╭─ TASK MATERIAL

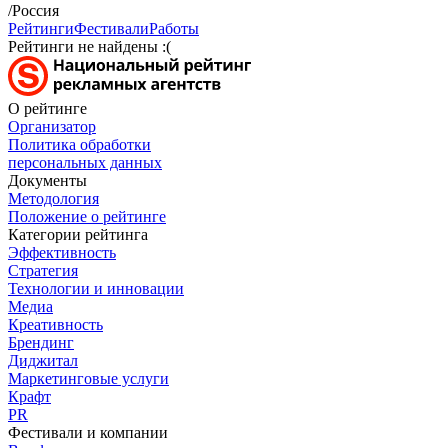
/Россия
Рейтинги
Фестивали
Работы
Рейтинги не найдены :(
О рейтинге
Организатор
Политика обработки
персональных данных
Документы
Методология
Положение о рейтинге
Категории рейтинга
Эффективность
Стратегия
Технологии и инновации
Медиа
Креативность
Брендинг
Диджитал
Маркетинговые услуги
Крафт
PR
Фестивали и компании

╰─

#### EXERCISE
Repeat the entries word for word and skip the pictures.

#### REPLY TO THE TASK
/Россия
Рейтинги
Фестивали
Работы
Рейтинги не найдены :(
О рейтинге
Организатор
Политика обработки
персональных данных
Документы
Методология
Положение о рейтинге
Категории рейтинга
Эффективность
Стратегия
Технологии и инновации
Медиа
Креативность
Брендинг
Диджитал
Маркетинговые услуги
Крафт
PR
Фестивали и компании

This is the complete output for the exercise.